Le doudou, par principe, c’est mou. Il faut dire que ça commence à intéresser le bambin dés que celui-ci est « travaillé par les dents ». Ce qui fait qu’ainsi le doudou n’est pas seulement mou, il est, en plus, mouillé à force d’être mâchonné. Plus exactement, il finit par être collant. Appétissant. Si vous voyez ce que je veux dire en vous montrant un mouchoir ou un foulard aux contours et couleurs couramment gluants. Certains de ces bouts de chiffons, rembourrés de mousse ou non, se veulent ressembler à des souris ou des écureuils, des animaux très stylisés en tous cas, avec des grandes queues ou de grandes oreilles, bonnes à sucer. Avez-vous déjà connu l’angoisse de la disparition temporaire d’un doudou ?

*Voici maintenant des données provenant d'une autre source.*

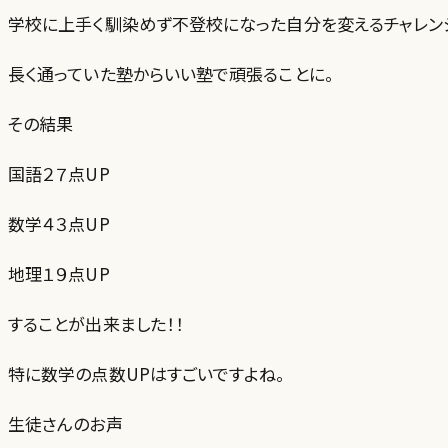
学校に上手く馴染めず不登校になった自分を変えるチャレン
長く通っていた塾からいい塾で頑張ることに。
その結果
国語２７点UP
数学４３点UP
地理１９点UP
することが出来ました！！
特に数学の点数UPはすごいですよね。
生徒さんのお声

La scène se joue en deux temps. Elle débute toujours dans la pièce de vie que les parents viennent de quitter pour mettre leur progéniture à la sieste, à moins que ce ne soit lorsque la voiture est prête au départ. Tout est calme, puis démarre la chasse. Le père arrive en premier. Penaud, puisqu’il revient sur ses pas. Il survient dans l’indifférence générale. En réalité il est en prospection. Il cherche. Mal. Ce qui est habituel puisqu’il est équipé, comme tous les hommes d’un zoom qui ne lui permet pas de voir autre chose que ce qu’il a devant les yeux. Il trouve le sel dans la cuisine, à condition qu’il soit toujours à la même place. C’est physiologique chez lui, depuis le temps des cavernes. Bref, pour le Doudou, il fait des efforts. Il se baisse. Il pose son regard sur une chaise, une commode. Très souvent à des endroits où, de par sa taille, l’enfant n’a pu laisser choir l’objet de ses rêves. Cette recherche, teintée d’inquiétude, se fait en silence. Il ne veut pas nécessairement informer l’entourage de ses tâtonnements. Finalement, il s’avoue vaincu et demande à la cantonade : « Vous n’auriez pas vu le doudou ? » Personne ne peut vraiment le renseigner car il faut savoir qu’à ce moment là, le père est peut-être en train de chercher un gant de toilette ! Lorsqu’il s’agit de retrouver une sucette ou une poupée cela est plus aisé. La difficulté tient au fait que le doudou est souvent différent d’une famille à l’autre. Il peut s’agir ainsi d’un objet banal, comme une peluche ou un morceau de molleton. Tout est possible. Cette quête paternelle est subitement interrompue par la mère qui déboule comme un boulet de canon. Elle ne pose pas de question. Elle ouvre son grand angle et fait le tour de la pièce en un clin d’œil. Elle atteint immédiatement la cible sous le grand bahut. Merveille et miracle de la femme qui trouvait déjà ses enfants dans la pénombre de la grotte. Et qui, de nos jours est capable, adulte de trouver son doudou à elle, son sac à main ? Car il faut bien le dire, la scène est également celle rencontrée pour les autres doudous. Ceux des grands, qu’ils gardent tels des gris-gris dont ils ne peuvent se passer. Il en est un, omniprésent, qui concerne à la fois les hommes et les femmes. Ils l’emmènent partout. Il est à leur coté à la mer comme à la montagne, au cinéma comme au tennis. Il est omniprésent.
Je ne sais pas s’il répond à un besoin psychologique – c’est parait-il une des raisons d’être des doudous - mais il est déterminant et significatif de notre quotidien. Il nous accompagne partout et on est malheureux de ne pas savoir où il se trouve à chaque instant. Il se doit de nous suivre comme un toutou et ,comme tel, de se laisser caresser et triturer. Il est vrai qu’il est plus facile à retrouver, puisqu’Il suffit de le faire sonner pour qu’il réponde à l’appel.
A noter que le nouveau téléphone portable pour écolier est en train de faire fureur. Les moins de douze ans, puisque c’est à cette classe d’âge que sont destinés ces nouveaux joujoux, seront les successeurs naturels des doudous. Les grands gourous de la communication interplanétaire prévoient l’explosion de ce marché en culottes courtes. Cela semble bien la meilleure façon de faire passer les bambins, sans transition, du bavoir au baveux.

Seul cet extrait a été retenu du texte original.